L3 and L4 levels are still limited by current models and surrounding logic [00:22:22].
Practical Example: SEO Agent
An SEO agent automates the entire SEO process, from keyword research to content analysis and creation [00:23:04]. It decides when to use tools and has an embedded evaluator [00:23:12]. This workflow lies between L1 and L2 agentic workflows [00:23:37].
Workflow Steps:
- SEO Analyst & Researcher:
- Takes a keyword (e.g., “Chain of Thought prompting”) and parameters (writing style, audience) [00:24:43].
- Calls Google search to analyze top-performing articles for the keyword [00:23:45].
- Identifies strong components to amplify in the new article and missing segments/areas for improvement [00:23:52].
- The researcher utilizes missing opportunities to perform further searches and gather more data, aiming for a superior article [00:25:38].
- Writer:
- Receives all research and planning information as context [00:24:13].
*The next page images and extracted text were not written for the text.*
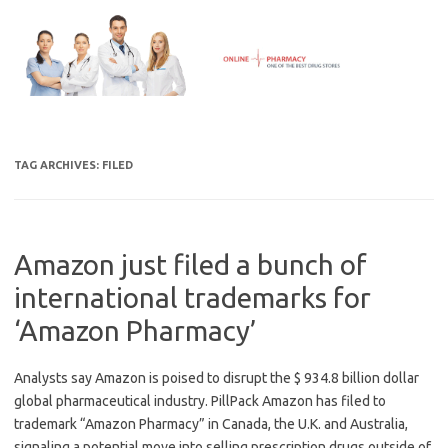
Skip
to
content
TAG ARCHIVES:
FILED
Amazon just filed a bunch of
international trademarks for
‘Amazon Pharmacy’
Analysts say Amazon is poised to disrupt the $ 934.8 billion dollar
global pharmaceutical industry. PillPack Amazon has filed to
trademark “Amazon Pharmacy” in Canada, the U.K. and Australia,
signaling a potential move into selling prescription drugs outside of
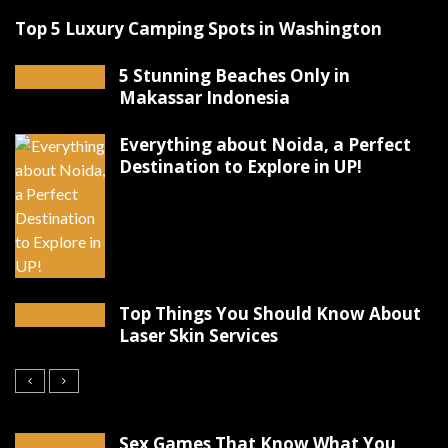
Top 5 Luxury Camping Spots in Washington
5 Stunning Beaches Only in
Makassar Indonesia
Everything about Noida, a Perfect
Destination to Explore in UP!
Top Things You Should Know About
Laser Skin Services
Sex Games That Know What You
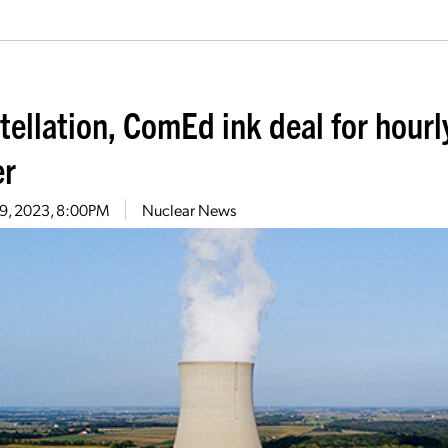
tellation, ComEd ink deal for hourl
r
19, 2023, 8:00PM
Nuclear News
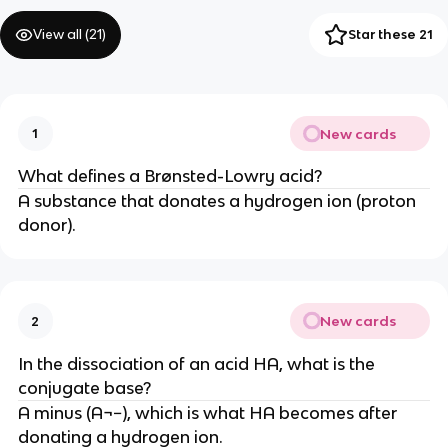
View all (
21
)
Star these 21
New cards
1
What defines a Brønsted-Lowry acid?
A substance that donates a hydrogen ion (proton
donor).
New cards
2
In the dissociation of an acid HA, what is the
conjugate base?
A minus (A¬−), which is what HA becomes after
donating a hydrogen ion.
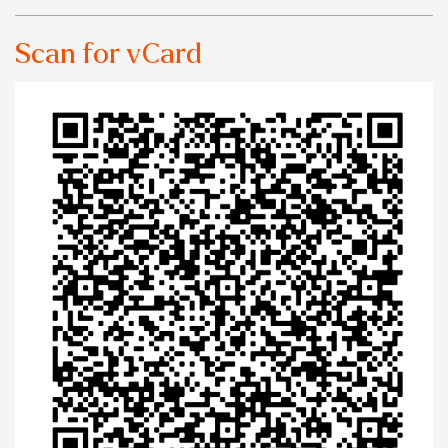
Scan for vCard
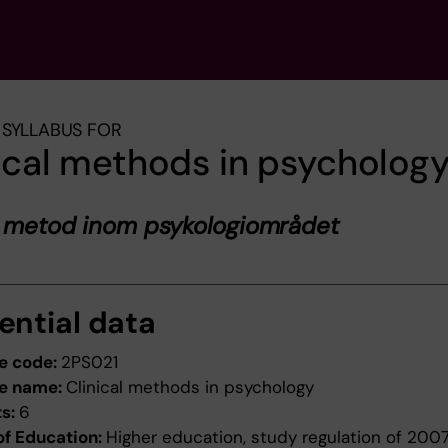
SYLLABUS FOR
ical methods in psycholog
k metod inom psykologiområdet
ential data
e code:
2PS021
e name:
Clinical methods in psychology
ts:
6
of Education:
Higher education, study regulation of 200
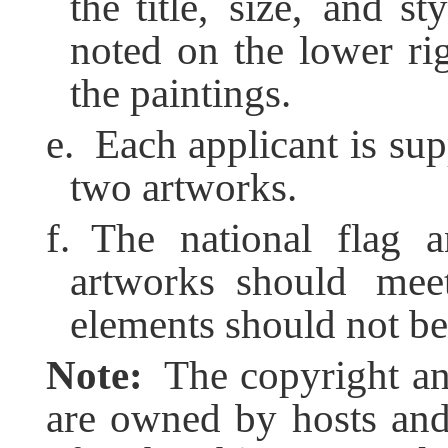
the title, size, and s
noted on the lower rig
the paintings.
e. Each applicant is su
two artworks.
f. The national flag 
artworks should mee
elements should not be
Note:
The copyright an
are owned by hosts and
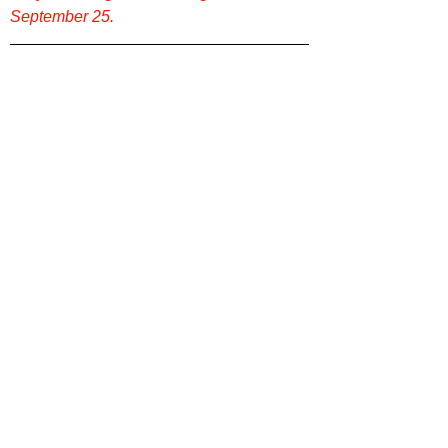
September 25.
Want more film reviews? Check out more 
content on our website 
Film Focus Online
!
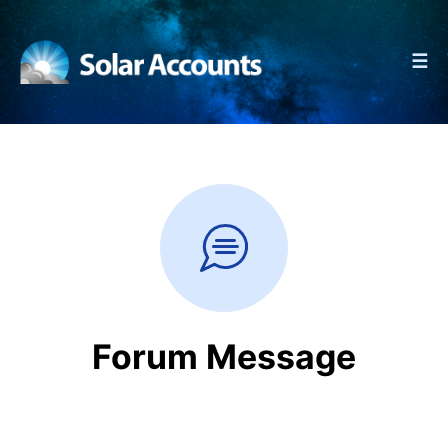
☰
Forum Message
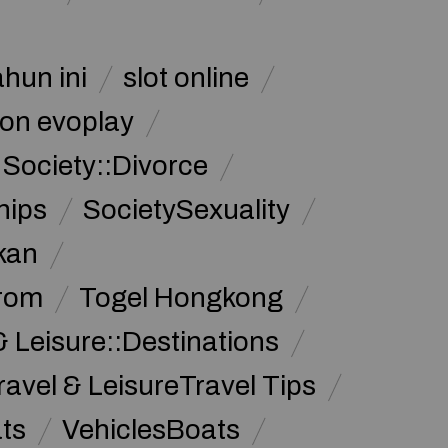
ahun ini
slot online
on evoplay
Society::Divorce
hips
SocietySexuality
kan
from
Togel Hongkong
& Leisure::Destinations
ravel & LeisureTravel Tips
ats
VehiclesBoats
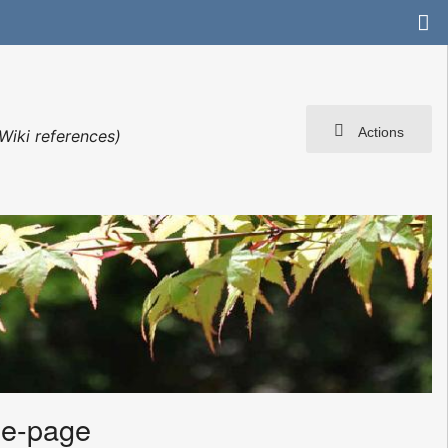
Actions
Wiki references)
me-page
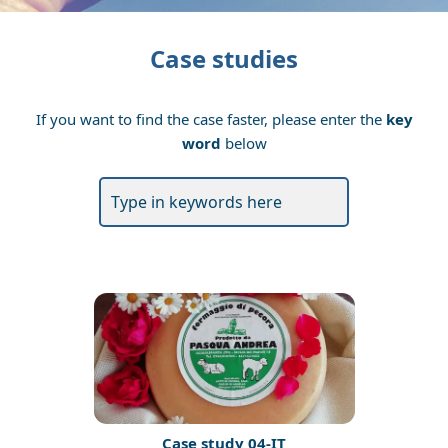
Case studies
If you want to find the case faster, please enter the
key
word
below
Case study 04-IT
- Creates a comprehensive first draft, using context from analyzed articles [00:26:02].
- Can connect to a RAG system to look into a database of articles and learnings [00:26:27].
- Editor:
- An LLM-based judge that evaluates the first draft against predefined rules [00:24:19].
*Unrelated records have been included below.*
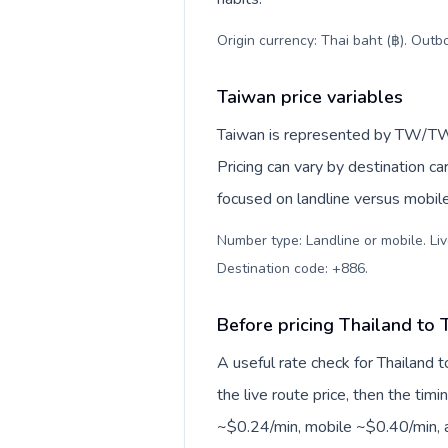
Origin currency: Thai baht (฿). Outb
Taiwan price variables
Taiwan is represented by TW/TWN
Pricing can vary by destination c
focused on landline versus mobil
Number type: Landline or mobile. Liv
Destination code: +886
.
Before pricing Thailand to 
A useful rate check for Thailand 
the live route price, then the timin
~$0.24/min, mobile ~$0.40/min, a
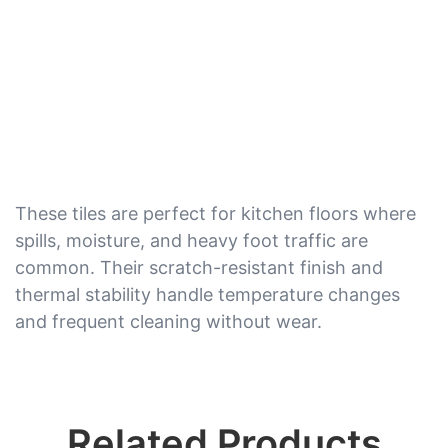
These tiles are perfect for kitchen floors where
spills, moisture, and heavy foot traffic are
common. Their scratch-resistant finish and
thermal stability handle temperature changes
and frequent cleaning without wear.
Related Products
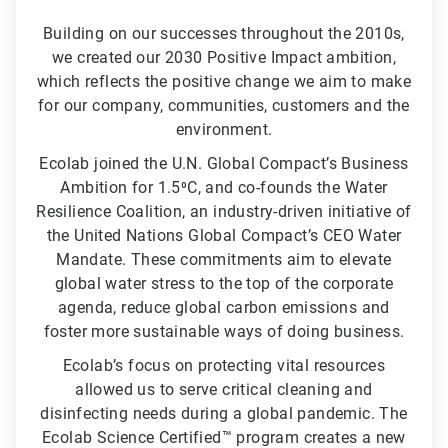
Building on our successes throughout the 2010s,
we created our 2030 Positive Impact ambition,
which reflects the positive change we aim to make
for our company, communities, customers and the
environment.
Ecolab joined the U.N. Global Compact’s Business
Ambition for 1.5⁰C, and co-founds the Water
Resilience Coalition, an industry-driven initiative of
the United Nations Global Compact’s CEO Water
Mandate. These commitments aim to elevate
global water stress to the top of the corporate
agenda, reduce global carbon emissions and
foster more sustainable ways of doing business.
Ecolab’s focus on protecting vital resources
allowed us to serve critical cleaning and
disinfecting needs during a global pandemic. The
Ecolab Science Certified™ program creates a new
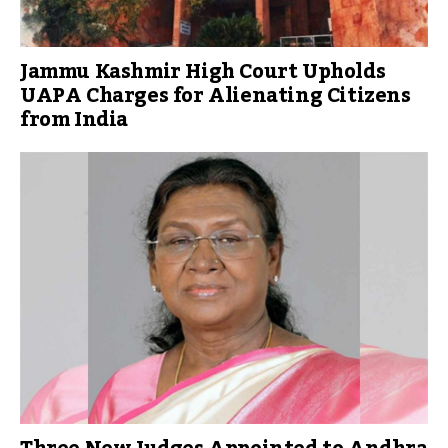
Jammu Kashmir High Court Upholds
UAPA Charges for Alienating Citizens
from India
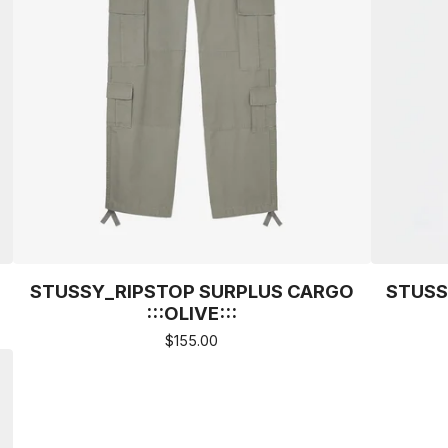
STUSSY_RIPSTOP SURPLUS CARGO
STUSS
:::OLIVE:::
$
155.00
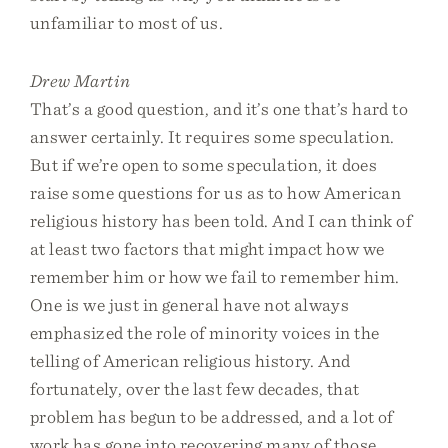
unfamiliar to most of us.
Drew Martin
That’s a good question, and it’s one that’s hard to
answer certainly. It requires some speculation.
But if we’re open to some speculation, it does
raise some questions for us as to how American
religious history has been told. And I can think of
at least two factors that might impact how we
remember him or how we fail to remember him.
One is we just in general have not always
emphasized the role of minority voices in the
telling of American religious history. And
fortunately, over the last few decades, that
problem has begun to be addressed, and a lot of
work has gone into recovering many of those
- Provides feedback to the writer [00:26:36].
- The feedback is passed back to the writer via a memory component (chat history) [00:24:31].
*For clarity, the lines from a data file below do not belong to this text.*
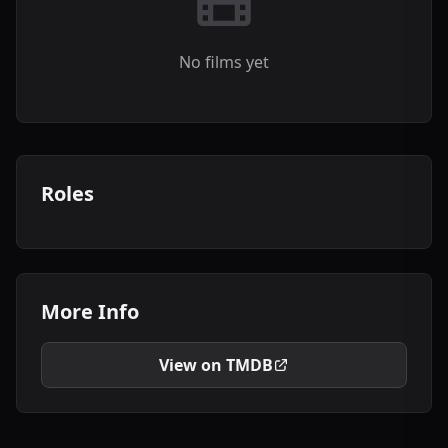
No films yet
Roles
More Info
View on TMDB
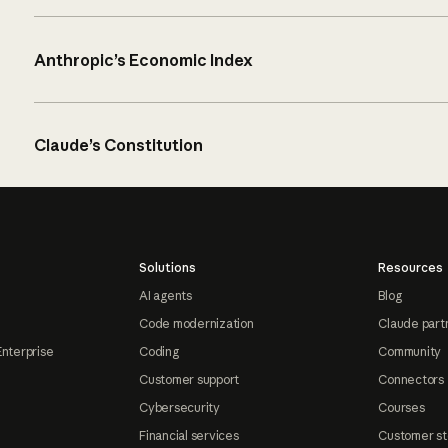
Anthropic’s Economic Index
Claude’s Constitution
Solutions
Resources
AI agents
Blog
Code modernization
Claude part
Enterprise
Coding
Community
Customer support
Connectors
Cybersecurity
Courses
Financial services
Customer st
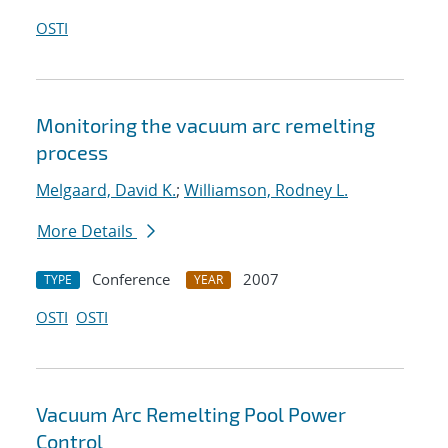
OSTI
Monitoring the vacuum arc remelting
process
Melgaard, David K.
;
Williamson, Rodney L.
More Details
Conference
2007
TYPE
YEAR
OSTI
OSTI
Vacuum Arc Remelting Pool Power
Control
- This feedback loop continues until specific criteria are met (e.g., editor deems the post “excellent,” or a set number of loops are completed) [00:24:33].
- Final Article: The process yields a useful, contextually rich article, not a generic, unhelpful piece [00:24:49].
This workflow saves significant time by providing a strong foundation for content creation [00:27:47]. Products like Vellum Workflows are designed to bridge product and engineering teams, speeding up AI development while adhering to a test-driven approach [00:27:50]. The Vellum workflow SDK offers building blocks, customizability, and self-documenting syntax, keeping UI and code in sync for alignment across teams [00:28:04].